Kosovo–Taiwan relations are foreign relations between the Republic of Kosovo and the Republic of China. Kosovo declared its independence on 17 February 2008. Taiwan officially recognized Kosovo in February 2008 but Kosovo did not reciprocate recognition. The Taipei Representative Office in Hungary represents the interests of Taiwan in Kosovo in the absence of formal diplomatic relations.

== History ==
During the Kosovo War in 1998–1999, the government of Taiwan under president Lee Teng-hui donated US$300 million in aid to Kosovo for refugee relief and reconstruction.

After the Kosovan declaration of independence, the Taiwanese foreign ministry announced that it officially recognized Kosovo in February 2008. Kosovo did not reciprocate recognition, due to wanting China's support in the United Nations: the Kosovan government merely thanked Taiwan.

In December 2021, Taiwan's Legislative Yuan and the Kosovan Assembly established parliamentary diplomacy groups to deepen relations between the two countries.
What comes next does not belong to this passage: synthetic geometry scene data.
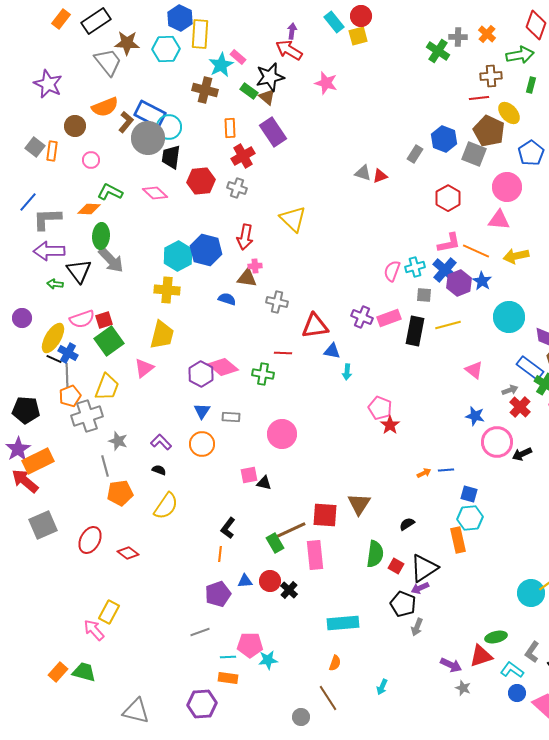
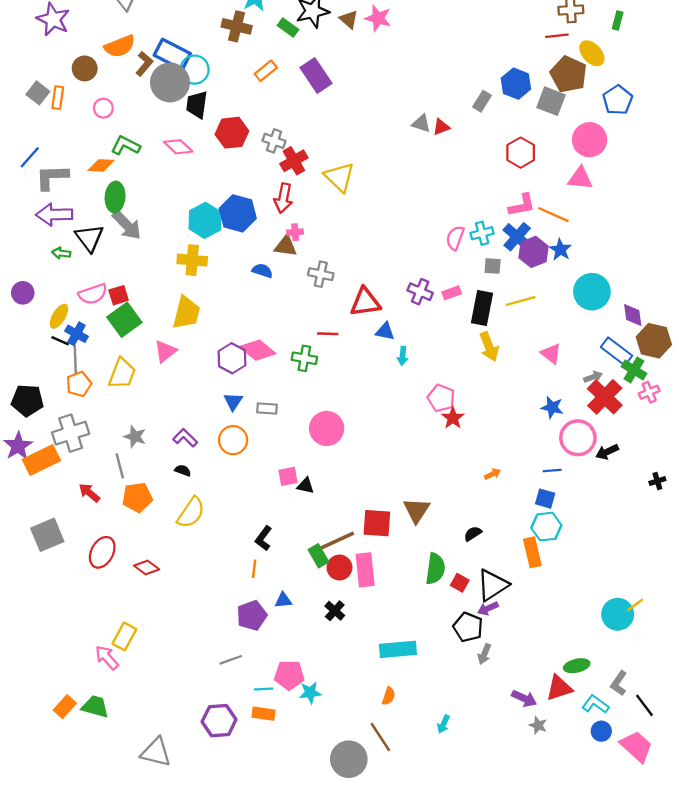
brown triangle: (267, 97) -> (349, 19), moved
orange rectangle: (230, 128) -> (266, 71), turned 54
red cross: (243, 156) -> (294, 161), moved
yellow arrow: (516, 256) -> (489, 347), moved, turned -100
pink rectangle: (389, 318) -> (452, 293), size x0.7
yellow ellipse: (53, 338) -> (59, 316), size x0.7
red cross: (520, 407) -> (605, 397), size x1.4
gray cross: (87, 416) -> (71, 433), moved
blue line: (446, 470) -> (552, 471), moved
red arrow: (25, 481) -> (89, 493), moved, size x0.7
red circle: (270, 581) -> (339, 568), moved
purple hexagon: (202, 704) -> (219, 721), moved
gray circle: (301, 717) -> (349, 759), size x1.8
In 2023, nine members from the Kosovo-Taiwan Parliamentary Friendship Group visited Taiwan to meet with President Tsai Ing-wen and other cabinet officials in Kosovo's first parliamentary delegation to Taiwan.
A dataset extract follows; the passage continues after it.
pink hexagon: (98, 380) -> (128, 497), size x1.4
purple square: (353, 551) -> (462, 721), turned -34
In March 2024, Kaohsiung and Pristina established sister city relations, with Kaohsiung mayor Chen Chi-mai and Pristina mayor Përparim Rama signing the agreement during a Pristina delegation's four-day visit to Kaohsiung. Former prime minister Avdullah Hoti led a delegation to Taiwan the following month.

== Aid and development ==
In 1999, the Taiwanese government offered US$300 million to Kosovo for refugee relief. In addition, it donated over 100 buses with the words "Love from Taiwan" on them, drawing criticism from China.
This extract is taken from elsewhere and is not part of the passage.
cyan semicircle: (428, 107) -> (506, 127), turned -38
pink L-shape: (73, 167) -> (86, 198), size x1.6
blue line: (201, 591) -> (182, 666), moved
The Private Sector Youth Initiative, an economic development program run by the European Bank for Reconstruction and Development (EBRD) to tackle youth unemployment in Kosovo, is co-sponsored by the Taipei Representative Office in Hungary. At a fair, the Taiwanese representative to Hungary met with the EBRD's Kosovo office to expand cooperation.

== Trade ==
The Taiwan External Trade Development Council and the Kosovo Chamber of Commerce signed a memorandum of understanding to promote business cooperation between the two countries.